As the owner of a successful jewellery business, Jason Holt must have a good appraising eye. One of the virtues of his report on apprenticeships and small business was the way he trained his jeweller's loupe on business as well as the education world.
Surprisingly, he refused to blame the old cliche of "red tape", and indeed reported back that he could find no regulation that was specific to apprenticeships that prevented small businesses from recruiting.
Instead, he identified the problem as being one of customer service. Where businesses were unhappy or uninterested in apprenticeships, it was because they were being offered something that wasn't relevant. As the best performers already do, colleges and training providers needed to spend time identifying business needs, designing something that fulfils them, and communicating to the customer that they have what is needed.
This is partly an inherent problem of government provision. It is planned centrally and on an annual cycle, so it struggles to respond to fluctuations in demand. The risk is either leaving demand unsatisfied or having to flog remaindered stock door-to-door.
That is what we are seeing with the Apprenticeship Grant for Employers. Just a few months in, demand for the #163;1,500 grant for hiring an apprentice is already low. One optimistic conclusion is that the cost of hiring an apprentice may not be the barrier for businesses: they are certainly not being swayed by the offer of money.
The most common reason for taking on an apprentice is being approached by a provider that offers one. Mr Holt sees this as a system that is geared towards providers, not businesses. But it also demonstrates that small businesses aren't taking the initiative in training and developing their staff. They don't know what is offered free by the government and they don't necessarily know what they want. In that case, it's good that colleges and training companies are taking the lead, even if they do sometimes appear a little like encyclopedia salesmen.
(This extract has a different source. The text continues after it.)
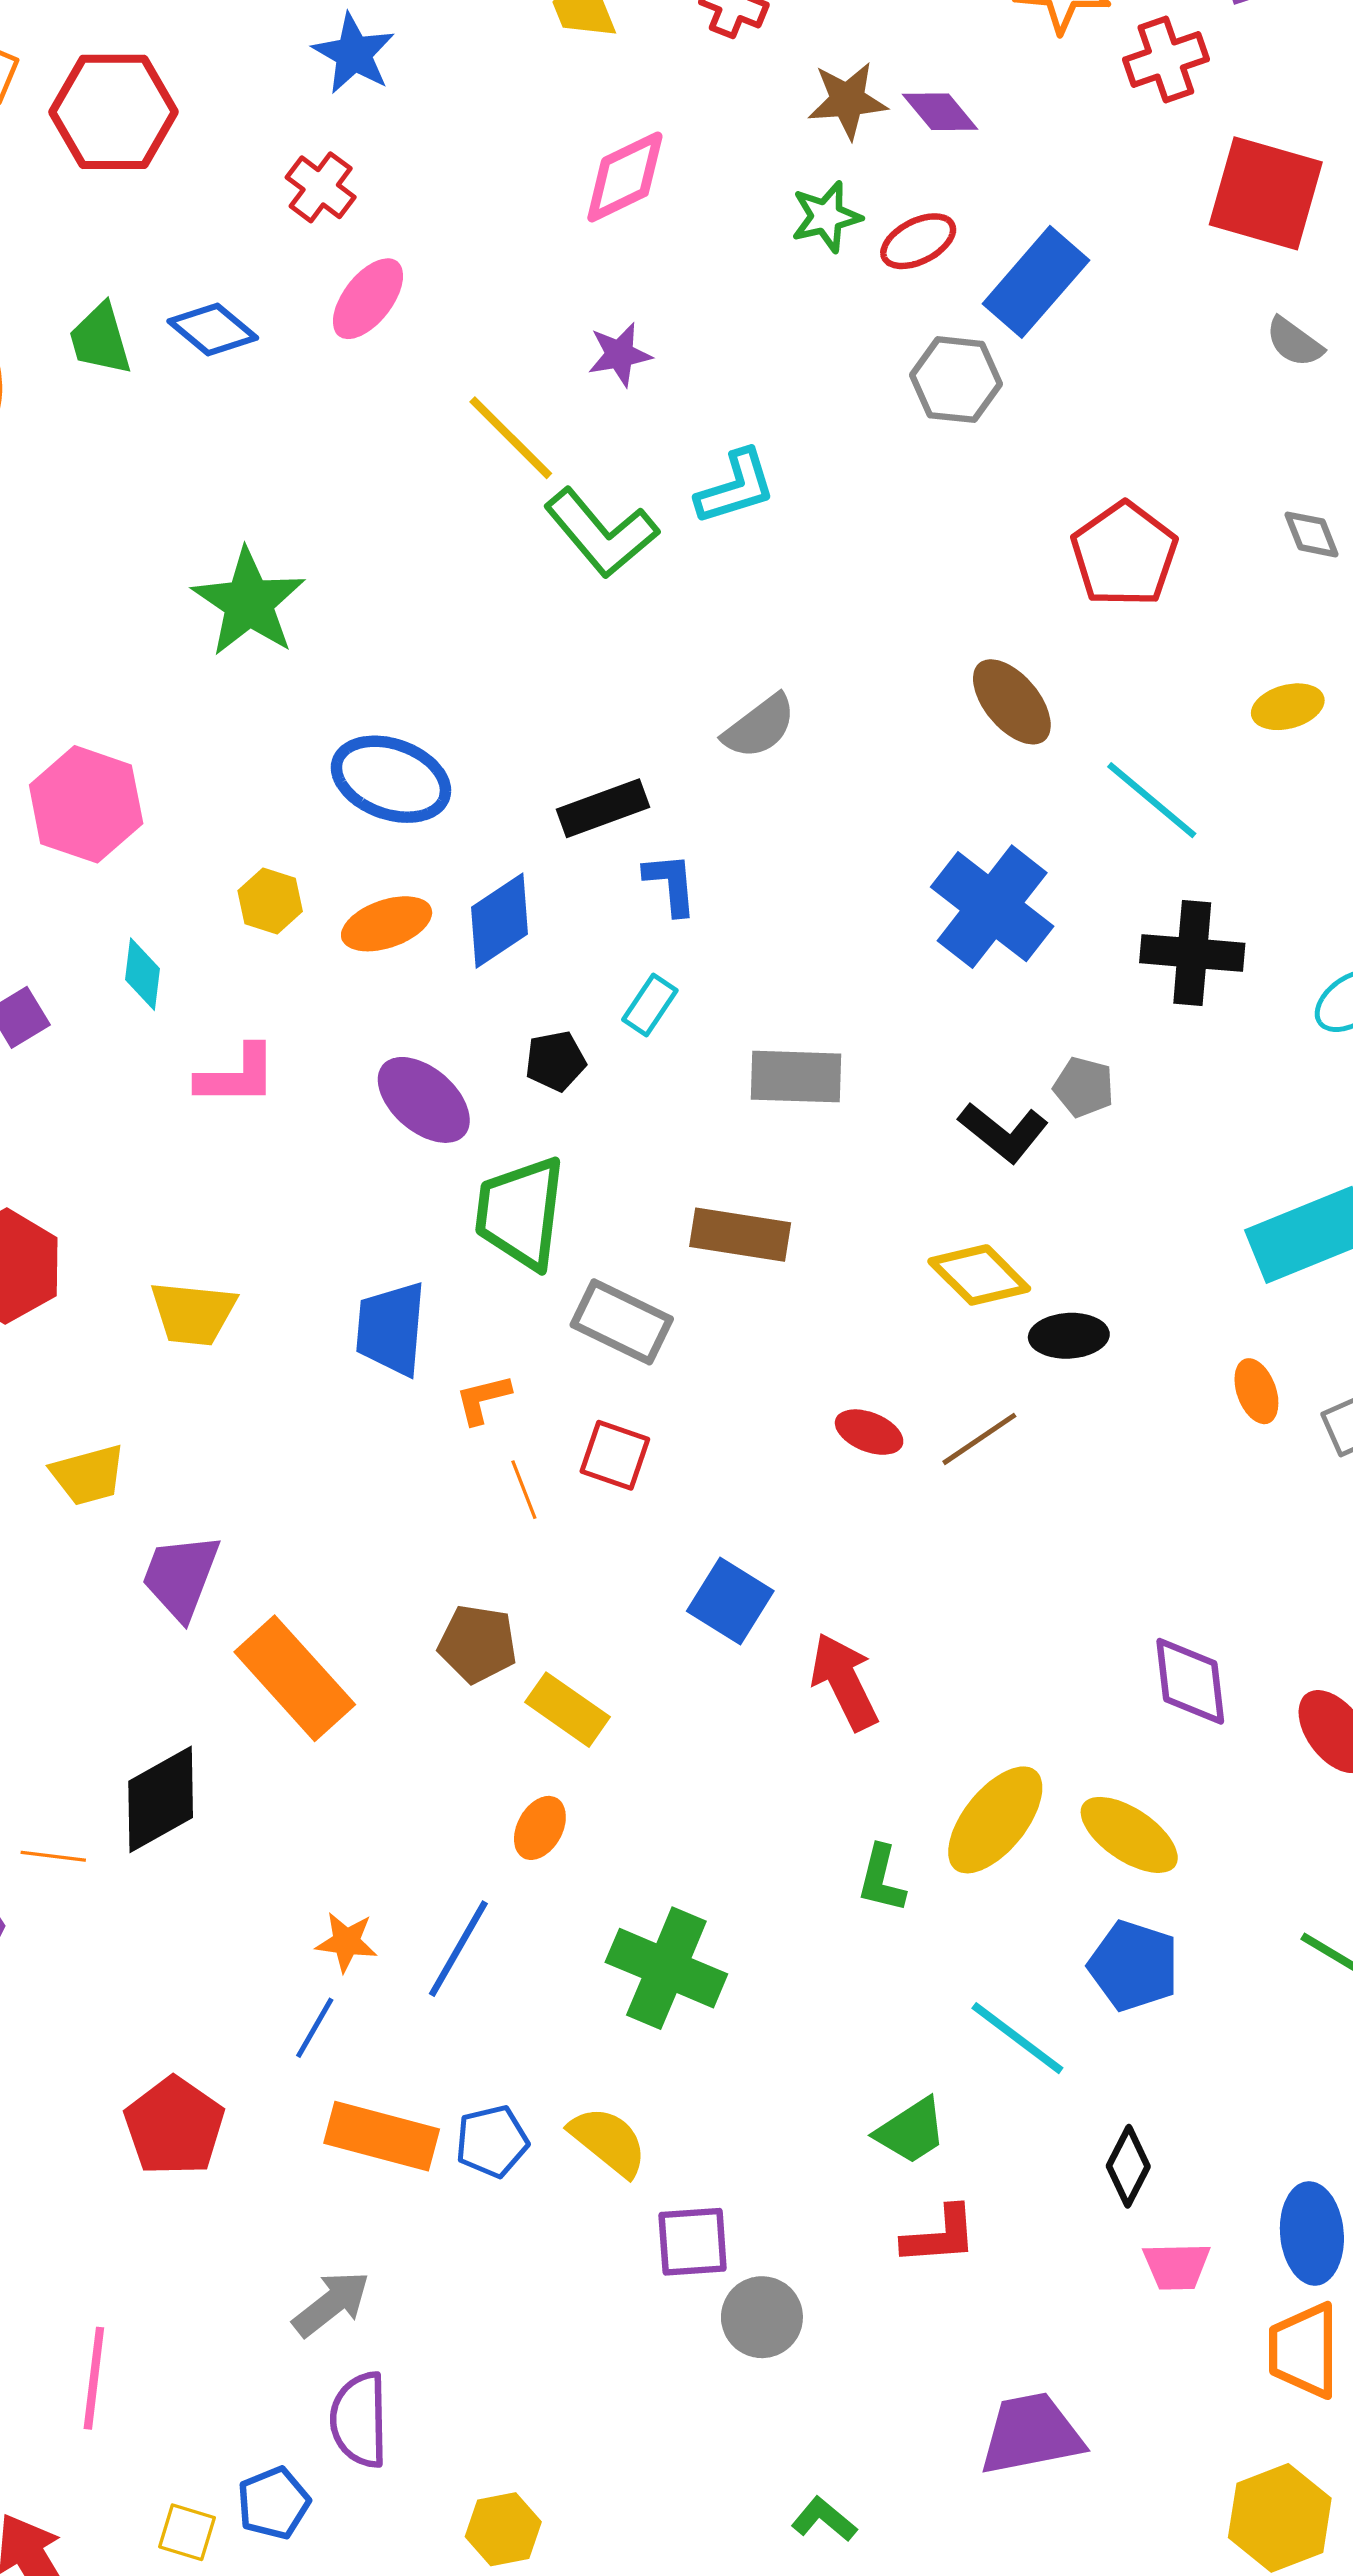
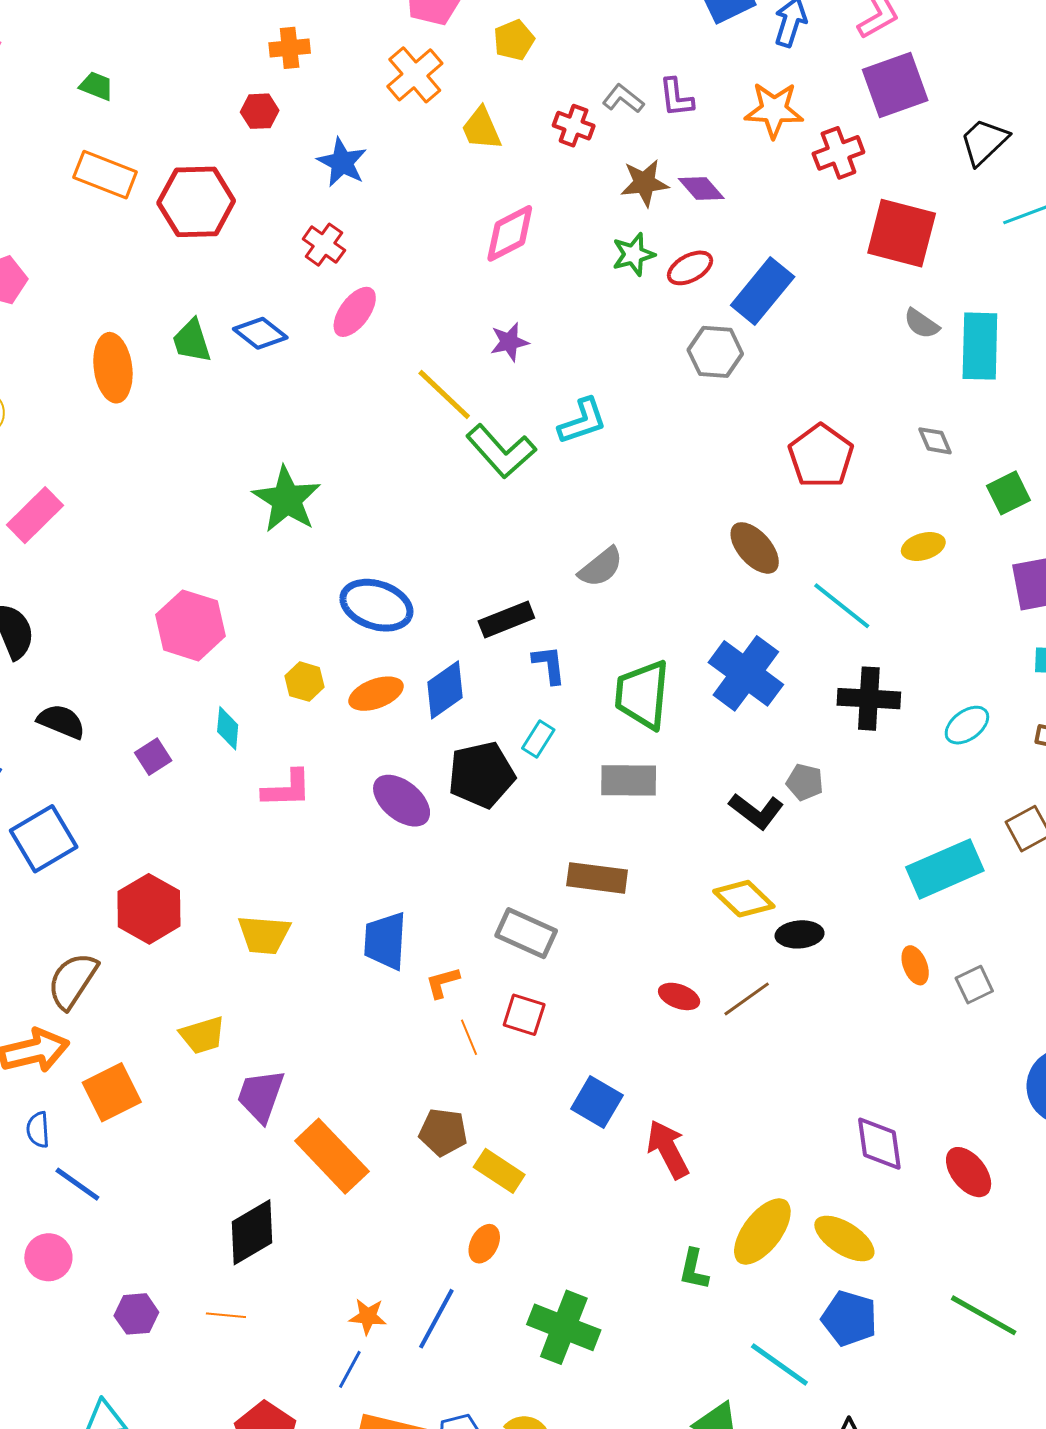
black pentagon: (555, 1061) -> (481, 775), size x1.8
green trapezoid: (520, 1213) -> (642, 695), moved
orange line: (53, 1856) -> (226, 1315), moved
Mr Holt has some good proposals to help create a culture more receptive to training in small business. One is cooperation with business groups such as the British Chambers of Commerce. Such organisations can communicate to members the benefits of apprenticeships and visit schools to show pupils the career paths that apprentices can follow.
It's a fine idea. And in this spirit of collaboration, perhaps the education world could return a favour that business organisations have bestowed on them for decades. Every time exam results are published the chambers of commerce, the Confederation of British Industry and the Federation of Small Businesses weigh in. Perhaps colleges and training providers should start to comment more loudly about how well business is equipped to make use of the skills that they provide.
This isn't mere retaliation. The UK Commission for Employment and Skills has questioned Britain's capacity to deploy staff with higher-level skills. Underemployment of graduates can be seen as education producing "too many" of them, or as business failing to use them.
On the eve of this year's GCSE results, the Federation of Small Businesses published a survey that found that eight in 10 employers think school-leavers are not ready for work. But with only 10 per cent of small businesses employing apprentices, it is fair to say that business is not ready for school-leavers either.